Lab session: predicting time series

Airplanes lab
Author
Affiliation

Per Unneberg

NBIS

Preparation

Configuration

Execute the following code blocks to configure the session and import relevant modules.

Code
%config InlineBackend.figure_format ='retina'
%load_ext autoreload
%autoreload 2
%matplotlib inline
Code
import os
import sys
import math 
import numpy as np
import pandas as pd
import torch
import torch.nn as nn
from torch.utils.data import Dataset, DataLoader, Subset
from sklearn.preprocessing import MinMaxScaler
from sklearn.metrics import mean_squared_error
import matplotlib.pyplot as plt

Lab session: predicting airline passengers

Aims

In this lab the idea is to try out different RNN models on the Box & Jenkins monthly airline passengers dataset.

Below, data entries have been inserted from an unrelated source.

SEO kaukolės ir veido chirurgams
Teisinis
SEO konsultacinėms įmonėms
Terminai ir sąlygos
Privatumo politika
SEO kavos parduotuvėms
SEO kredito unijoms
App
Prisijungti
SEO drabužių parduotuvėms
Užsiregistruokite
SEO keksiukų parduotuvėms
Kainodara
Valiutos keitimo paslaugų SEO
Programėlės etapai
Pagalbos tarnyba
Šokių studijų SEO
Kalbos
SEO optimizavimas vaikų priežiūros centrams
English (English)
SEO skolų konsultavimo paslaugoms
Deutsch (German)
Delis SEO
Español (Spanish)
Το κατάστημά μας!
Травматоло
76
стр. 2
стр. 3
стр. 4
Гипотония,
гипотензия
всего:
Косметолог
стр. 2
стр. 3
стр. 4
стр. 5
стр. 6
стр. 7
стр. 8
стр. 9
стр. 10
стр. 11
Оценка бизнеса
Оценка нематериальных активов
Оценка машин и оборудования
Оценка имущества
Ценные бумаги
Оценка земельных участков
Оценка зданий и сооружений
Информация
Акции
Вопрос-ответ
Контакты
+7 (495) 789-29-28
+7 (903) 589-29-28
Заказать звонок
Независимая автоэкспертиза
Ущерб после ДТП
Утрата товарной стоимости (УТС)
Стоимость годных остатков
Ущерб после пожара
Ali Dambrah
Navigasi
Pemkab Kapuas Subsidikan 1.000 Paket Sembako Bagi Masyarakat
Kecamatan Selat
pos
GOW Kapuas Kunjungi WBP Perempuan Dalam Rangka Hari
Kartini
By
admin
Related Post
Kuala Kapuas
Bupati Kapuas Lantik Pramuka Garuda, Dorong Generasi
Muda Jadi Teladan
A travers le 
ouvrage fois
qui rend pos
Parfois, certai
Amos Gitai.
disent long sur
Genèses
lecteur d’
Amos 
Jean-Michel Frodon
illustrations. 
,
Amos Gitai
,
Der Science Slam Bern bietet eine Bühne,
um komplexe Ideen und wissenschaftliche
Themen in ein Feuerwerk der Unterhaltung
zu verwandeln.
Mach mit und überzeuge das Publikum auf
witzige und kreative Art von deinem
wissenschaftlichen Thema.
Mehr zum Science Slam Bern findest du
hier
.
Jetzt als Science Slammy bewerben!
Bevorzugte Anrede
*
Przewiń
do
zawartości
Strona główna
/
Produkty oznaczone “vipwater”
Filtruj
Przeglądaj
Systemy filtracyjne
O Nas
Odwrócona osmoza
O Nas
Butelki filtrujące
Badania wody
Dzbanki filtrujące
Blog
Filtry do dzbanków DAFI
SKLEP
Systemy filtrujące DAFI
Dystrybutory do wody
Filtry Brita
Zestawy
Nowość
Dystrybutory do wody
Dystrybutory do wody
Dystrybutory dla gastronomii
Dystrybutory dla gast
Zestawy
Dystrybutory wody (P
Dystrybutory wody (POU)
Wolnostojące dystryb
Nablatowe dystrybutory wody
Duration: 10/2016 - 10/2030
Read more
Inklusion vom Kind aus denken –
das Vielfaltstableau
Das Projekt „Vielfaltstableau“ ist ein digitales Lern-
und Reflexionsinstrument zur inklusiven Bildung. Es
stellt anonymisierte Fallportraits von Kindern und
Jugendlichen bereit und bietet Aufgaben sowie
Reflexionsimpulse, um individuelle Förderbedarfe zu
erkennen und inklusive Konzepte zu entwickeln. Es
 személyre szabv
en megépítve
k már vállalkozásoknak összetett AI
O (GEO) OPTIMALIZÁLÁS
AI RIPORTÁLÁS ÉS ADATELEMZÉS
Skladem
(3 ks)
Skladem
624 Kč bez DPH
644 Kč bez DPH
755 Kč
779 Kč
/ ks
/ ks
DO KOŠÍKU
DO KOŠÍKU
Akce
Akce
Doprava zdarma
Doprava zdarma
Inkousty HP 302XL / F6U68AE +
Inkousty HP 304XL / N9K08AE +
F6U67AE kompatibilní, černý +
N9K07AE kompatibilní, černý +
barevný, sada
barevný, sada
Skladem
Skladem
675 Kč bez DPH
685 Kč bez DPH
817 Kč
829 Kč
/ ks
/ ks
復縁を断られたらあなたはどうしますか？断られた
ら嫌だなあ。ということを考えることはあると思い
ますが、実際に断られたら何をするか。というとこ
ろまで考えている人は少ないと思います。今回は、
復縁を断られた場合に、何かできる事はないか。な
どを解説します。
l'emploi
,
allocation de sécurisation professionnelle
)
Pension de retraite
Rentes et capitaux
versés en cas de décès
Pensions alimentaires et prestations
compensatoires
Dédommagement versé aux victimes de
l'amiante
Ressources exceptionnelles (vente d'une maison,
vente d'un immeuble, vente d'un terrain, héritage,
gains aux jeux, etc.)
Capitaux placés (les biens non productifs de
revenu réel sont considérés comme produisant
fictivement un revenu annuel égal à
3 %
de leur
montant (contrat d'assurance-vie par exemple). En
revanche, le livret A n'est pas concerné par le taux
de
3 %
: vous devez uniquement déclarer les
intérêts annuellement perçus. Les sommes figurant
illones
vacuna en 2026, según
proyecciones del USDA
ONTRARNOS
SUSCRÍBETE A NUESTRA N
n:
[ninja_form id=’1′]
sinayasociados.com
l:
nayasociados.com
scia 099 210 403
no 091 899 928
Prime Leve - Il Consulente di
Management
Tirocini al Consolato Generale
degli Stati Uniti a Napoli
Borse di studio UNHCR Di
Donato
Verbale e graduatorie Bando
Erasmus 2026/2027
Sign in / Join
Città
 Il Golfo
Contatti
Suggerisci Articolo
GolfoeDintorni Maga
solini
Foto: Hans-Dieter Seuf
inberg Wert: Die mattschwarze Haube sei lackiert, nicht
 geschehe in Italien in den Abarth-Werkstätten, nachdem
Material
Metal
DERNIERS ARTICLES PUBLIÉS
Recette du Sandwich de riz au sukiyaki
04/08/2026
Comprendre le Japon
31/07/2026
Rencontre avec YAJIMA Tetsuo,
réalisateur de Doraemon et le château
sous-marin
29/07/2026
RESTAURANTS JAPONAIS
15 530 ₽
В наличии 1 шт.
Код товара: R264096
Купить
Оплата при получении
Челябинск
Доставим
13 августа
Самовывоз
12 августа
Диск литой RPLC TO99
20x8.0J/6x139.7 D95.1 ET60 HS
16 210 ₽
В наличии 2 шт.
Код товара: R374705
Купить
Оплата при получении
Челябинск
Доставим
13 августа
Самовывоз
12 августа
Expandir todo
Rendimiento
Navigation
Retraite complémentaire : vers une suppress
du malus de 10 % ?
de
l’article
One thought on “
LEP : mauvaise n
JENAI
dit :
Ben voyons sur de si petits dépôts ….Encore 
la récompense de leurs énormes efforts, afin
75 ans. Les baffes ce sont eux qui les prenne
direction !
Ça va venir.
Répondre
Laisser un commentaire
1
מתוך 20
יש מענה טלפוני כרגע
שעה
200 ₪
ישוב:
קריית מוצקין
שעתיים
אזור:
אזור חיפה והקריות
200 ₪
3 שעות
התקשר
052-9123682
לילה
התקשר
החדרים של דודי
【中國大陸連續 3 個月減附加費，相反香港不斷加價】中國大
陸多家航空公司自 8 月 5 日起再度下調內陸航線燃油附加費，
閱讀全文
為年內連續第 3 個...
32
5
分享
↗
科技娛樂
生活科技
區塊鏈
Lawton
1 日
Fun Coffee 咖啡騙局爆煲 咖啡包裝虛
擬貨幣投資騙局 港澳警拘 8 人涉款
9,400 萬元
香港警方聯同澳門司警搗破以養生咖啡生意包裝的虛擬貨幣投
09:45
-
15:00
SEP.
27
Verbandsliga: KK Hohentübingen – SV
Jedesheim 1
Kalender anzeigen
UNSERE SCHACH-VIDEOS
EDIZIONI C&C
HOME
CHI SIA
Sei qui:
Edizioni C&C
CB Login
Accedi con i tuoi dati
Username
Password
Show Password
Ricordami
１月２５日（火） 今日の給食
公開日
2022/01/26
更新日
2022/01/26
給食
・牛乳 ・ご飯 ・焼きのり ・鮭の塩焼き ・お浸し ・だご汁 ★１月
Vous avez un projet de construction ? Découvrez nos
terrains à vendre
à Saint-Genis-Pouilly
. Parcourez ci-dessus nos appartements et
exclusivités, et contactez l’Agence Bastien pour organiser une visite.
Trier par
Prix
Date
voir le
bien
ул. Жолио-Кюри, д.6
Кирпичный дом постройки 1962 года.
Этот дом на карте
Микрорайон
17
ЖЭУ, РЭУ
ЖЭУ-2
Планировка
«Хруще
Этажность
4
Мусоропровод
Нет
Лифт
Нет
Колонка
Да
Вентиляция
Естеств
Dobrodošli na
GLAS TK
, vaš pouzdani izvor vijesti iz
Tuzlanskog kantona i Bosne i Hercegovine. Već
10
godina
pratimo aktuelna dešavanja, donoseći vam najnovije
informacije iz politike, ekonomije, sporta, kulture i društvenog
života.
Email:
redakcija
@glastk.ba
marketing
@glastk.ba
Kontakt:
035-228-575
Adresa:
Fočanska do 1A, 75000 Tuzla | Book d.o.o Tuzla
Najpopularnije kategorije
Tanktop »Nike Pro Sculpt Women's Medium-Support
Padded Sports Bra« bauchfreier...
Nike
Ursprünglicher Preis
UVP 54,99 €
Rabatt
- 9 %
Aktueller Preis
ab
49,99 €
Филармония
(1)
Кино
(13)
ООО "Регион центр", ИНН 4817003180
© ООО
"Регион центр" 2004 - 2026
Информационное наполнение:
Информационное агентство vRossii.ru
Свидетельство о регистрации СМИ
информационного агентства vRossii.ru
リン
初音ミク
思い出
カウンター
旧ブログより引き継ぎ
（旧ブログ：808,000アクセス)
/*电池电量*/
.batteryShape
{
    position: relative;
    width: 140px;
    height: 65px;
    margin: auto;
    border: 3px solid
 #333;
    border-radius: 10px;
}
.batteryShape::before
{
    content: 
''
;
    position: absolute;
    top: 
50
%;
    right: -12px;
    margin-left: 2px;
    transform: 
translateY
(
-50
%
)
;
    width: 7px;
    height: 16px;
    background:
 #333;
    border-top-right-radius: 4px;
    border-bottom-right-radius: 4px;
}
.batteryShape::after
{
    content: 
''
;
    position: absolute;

The dataset is a monthly time series of airline passengers recorded in the 50’ies and 60’ies. Your task is to build a model to make a future prediction of the number of passengers given a number of observation.

You will download data and prepare it for later analyses. More specifically, you will partition the data into a training and test set. In order to create input / label pairs (X/Y), the data is split into time slices, where a slice corresponds to the input (X) and the consecutive time point the (known) output (Y).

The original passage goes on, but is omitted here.